Items from a data source
· · · · ·

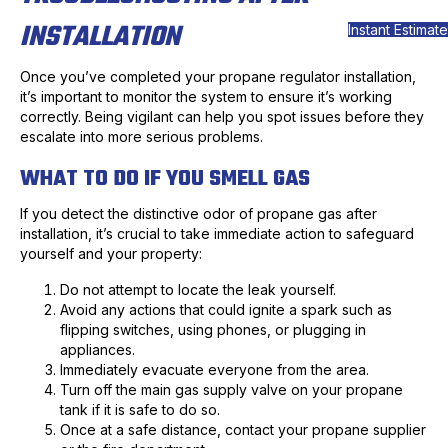
INSTALLATION
Instant Estimate
Once you’ve completed your propane regulator installation,
it’s important to monitor the system to ensure it’s working
correctly. Being vigilant can help you spot issues before they
escalate into more serious problems.
WHAT TO DO IF YOU SMELL GAS
If you detect the distinctive odor of propane gas after
installation, it’s crucial to take immediate action to safeguard
yourself and your property:
Do not attempt to locate the leak yourself.
Avoid any actions that could ignite a spark such as
flipping switches, using phones, or plugging in
appliances.
Immediately evacuate everyone from the area.
Turn off the main gas supply valve on your propane
tank if it is safe to do so.
Once at a safe distance, contact your propane supplier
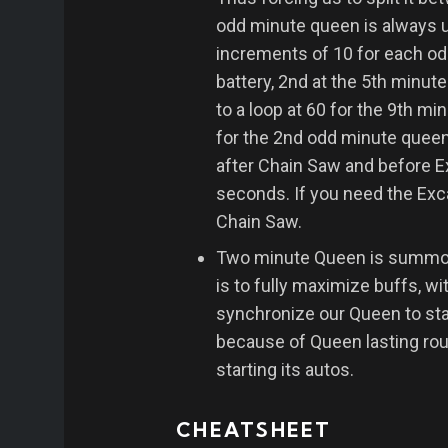
odd minute queen is always u
increments of 10 for each od
battery, 2nd at the 5th minut
to a loop at 60 for the 9th mi
for the 2nd odd minute queen
after Chain Saw and before Ex
seconds. If you need the Excav
Chain Saw.
Two minute Queen is summoned
is to fully maximize buffs, 
synchronize our Queen to star
because of Queen lasting rou
starting its autos.
CHEATSHEET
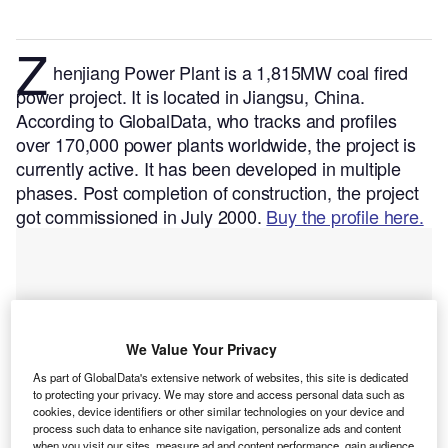
Z
henjiang Power Plant is a 1,815MW coal fired
power project. It is located in Jiangsu, China.
According to GlobalData, who tracks and profiles
over 170,000 power plants worldwide, the project is
currently active. It has been developed in multiple
phases. Post completion of construction, the project
got commissioned in July 2000.
Buy the profile here.
We Value Your Privacy
As part of GlobalData's extensive network of websites, this site is dedicated
to protecting your privacy. We may store and access personal data such as
cookies, device identifiers or other similar technologies on your device and
process such data to enhance site navigation, personalize ads and content
when you visit our sites, measure ad and content performance, gain audience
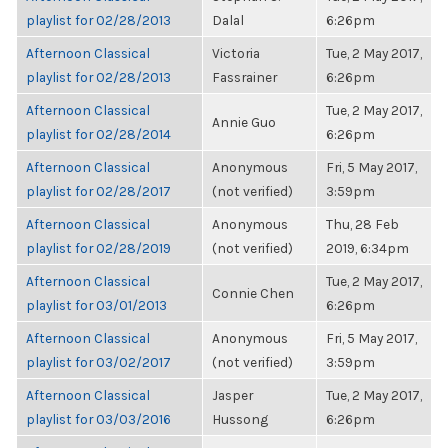
playlist for 02/28/2013
Dalal
6:26pm
Afternoon Classical
Victoria
Tue, 2 May 2017,
playlist for 02/28/2013
Fassrainer
6:26pm
Afternoon Classical
Tue, 2 May 2017,
Annie Guo
playlist for 02/28/2014
6:26pm
Afternoon Classical
Anonymous
Fri, 5 May 2017,
playlist for 02/28/2017
(not verified)
3:59pm
Afternoon Classical
Anonymous
Thu, 28 Feb
playlist for 02/28/2019
(not verified)
2019, 6:34pm
Afternoon Classical
Tue, 2 May 2017,
Connie Chen
playlist for 03/01/2013
6:26pm
Afternoon Classical
Anonymous
Fri, 5 May 2017,
playlist for 03/02/2017
(not verified)
3:59pm
Afternoon Classical
Jasper
Tue, 2 May 2017,
playlist for 03/03/2016
Hussong
6:26pm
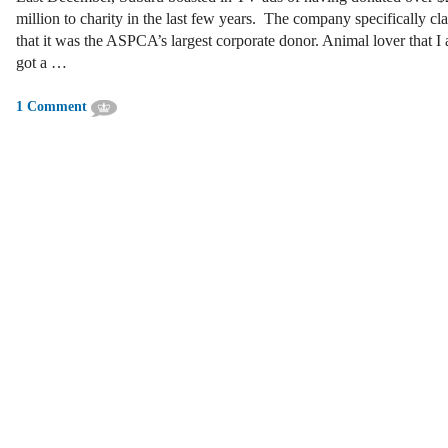
million to charity in the last few years. The company specifically cl
that it was the ASPCA’s largest corporate donor. Animal lover that I 
got a …
1 Comment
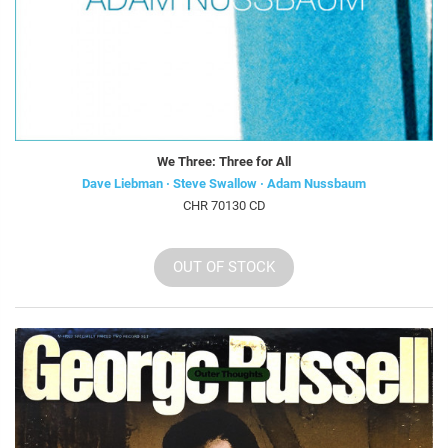
We Three: Three for All
Dave Liebman · Steve Swallow · Adam Nussbaum
CHR 70130 CD
OUT OF STOCK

· · · · ·

> YOUR ASSIGNMENT
Once the line with "Instant Estimate" has been found above, output that line and every later line exactly, stopping after the line with "battery, 2nd at the 5th minut", and omit the pictures.

> TASK RESPONSE
Instant Estimate
Once you’ve completed your propane regulator installation,
it’s important to monitor the system to ensure it’s working
correctly. Being vigilant can help you spot issues before they
escalate into more serious problems.
WHAT TO DO IF YOU SMELL GAS
If you detect the distinctive odor of propane gas after
installation, it’s crucial to take immediate action to safeguard
yourself and your property:
Do not attempt to locate the leak yourself.
Avoid any actions that could ignite a spark such as
flipping switches, using phones, or plugging in
appliances.
Immediately evacuate everyone from the area.
Turn off the main gas supply valve on your propane
tank if it is safe to do so.
Once at a safe distance, contact your propane supplier
odd minute queen is always u
increments of 10 for each od
battery, 2nd at the 5th minut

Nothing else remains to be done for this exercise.